Ridiculous idea: types from the future

inference

#1

I’ve been thinking about a pattern that often comes up when I write Julia code. I frequently find myself creating a vector and then appending elements to that vector within a loop. But that raises the question of how to declare the element type of the vector. Let’s be concrete. Suppose I have a function f(i) and I want to call it multiple times and collect the results. I can do the following:

results = []
for i in 1:10
  push!(results, f(i))
end

but this makes results a Vector{Any}, which is sub-optimal. If the return type of f(i) is obvious, then I can use it in my declaration:

results = T[]
for...
end

but often times that return type is not obvious, or is just heavily parameterized and tedious to type out. If I still want a concretely-typed results vector, then I can try to manually invoke Core.inference, but that’s not exported and can be tedious, since it requires deriving the types of the inputs to f() myself.
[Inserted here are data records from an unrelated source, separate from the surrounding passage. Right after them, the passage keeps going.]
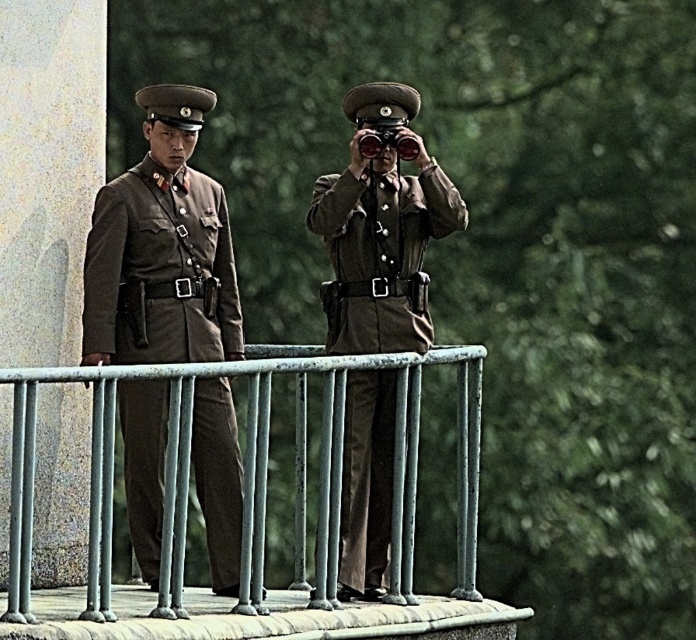 How far apart are metallic gray fence at center and matte brown uniform at center?

metallic gray fence at center is 19.99 feet from matte brown uniform at center.

Does metallic gray fence at center appear on the left side of matte brown uniform at center?

Indeed, metallic gray fence at center is positioned on the left side of matte brown uniform at center.

Between point (251, 404) and point (386, 280), which one is positioned in front?

Point (251, 404)

Locate an element on the screen. The height and width of the screenshot is (640, 696). metallic gray fence at center is located at coordinates (345, 468).

Describe the element at coordinates (159, 269) in the screenshot. I see `matte olive-green uniform at left` at that location.

Which is more to the left, matte olive-green uniform at left or matte brown uniform at center?

From the viewer's perspective, matte olive-green uniform at left appears more on the left side.

Describe the element at coordinates (159, 269) in the screenshot. I see `matte olive-green uniform at left` at that location.

Identify the location of matte olive-green uniform at left. The width and height of the screenshot is (696, 640). (159, 269).

Which is behind, point (106, 429) or point (411, 157)?

Positioned behind is point (411, 157).

Can you confirm if metallic gray fence at center is thinner than matte black binoculars at center?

There’s another option, which is to use the comprehension syntax:

[f(i) for i in 1:10]

which is perfect for loops with short bodies but less convenient if the loop body is complex.

What I actually want (I think), is to be able to do something like:

results = <future T>[]
for i in 1:10 
  push!(results, f(i)::<future T>)
end

where <future T> is a type that has to be figured out based on the type inference of f(i) later in the function (thus, in the “future” (not in the world-age sense, though)).

So, my question is: is this possible? Clearly if the inferred type of f(i) depends on the type of results, then the answer is no. But if the type of f(i) is independent of results, then it should at least be computable. In a sense, this is just a matter of trying to save the user from having to manually invoke inference.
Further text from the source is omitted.